Exercise goal: The copy you produce must repeat each record exactly and contain no pictures.

(Items listed in a dataset)
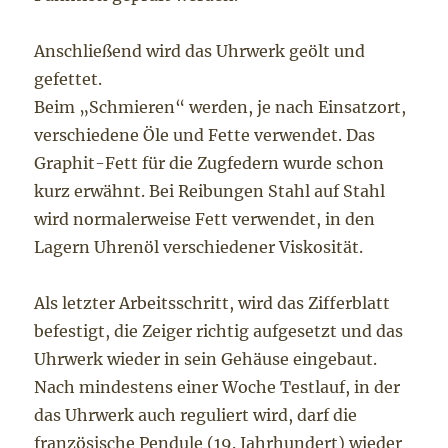
Anschließend wird das Uhrwerk geölt und
gefettet.
Beim „Schmieren“ werden, je nach Einsatzort,
verschiedene Öle und Fette verwendet. Das
Graphit-Fett für die Zugfedern wurde schon
kurz erwähnt. Bei Reibungen Stahl auf Stahl
wird normalerweise Fett verwendet, in den
Lagern Uhrenöl verschiedener Viskosität.
Als letzter Arbeitsschritt, wird das Zifferblatt
befestigt, die Zeiger richtig aufgesetzt und das
Uhrwerk wieder in sein Gehäuse eingebaut.
Nach mindestens einer Woche Testlauf, in der
das Uhrwerk auch reguliert wird, darf die
französische Pendule (19. Jahrhundert) wieder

Solution to the exercise:
Anschließend wird das Uhrwerk geölt und
gefettet.
Beim „Schmieren“ werden, je nach Einsatzort,
verschiedene Öle und Fette verwendet. Das
Graphit-Fett für die Zugfedern wurde schon
kurz erwähnt. Bei Reibungen Stahl auf Stahl
wird normalerweise Fett verwendet, in den
Lagern Uhrenöl verschiedener Viskosität.
Als letzter Arbeitsschritt, wird das Zifferblatt
befestigt, die Zeiger richtig aufgesetzt und das
Uhrwerk wieder in sein Gehäuse eingebaut.
Nach mindestens einer Woche Testlauf, in der
das Uhrwerk auch reguliert wird, darf die
französische Pendule (19. Jahrhundert) wieder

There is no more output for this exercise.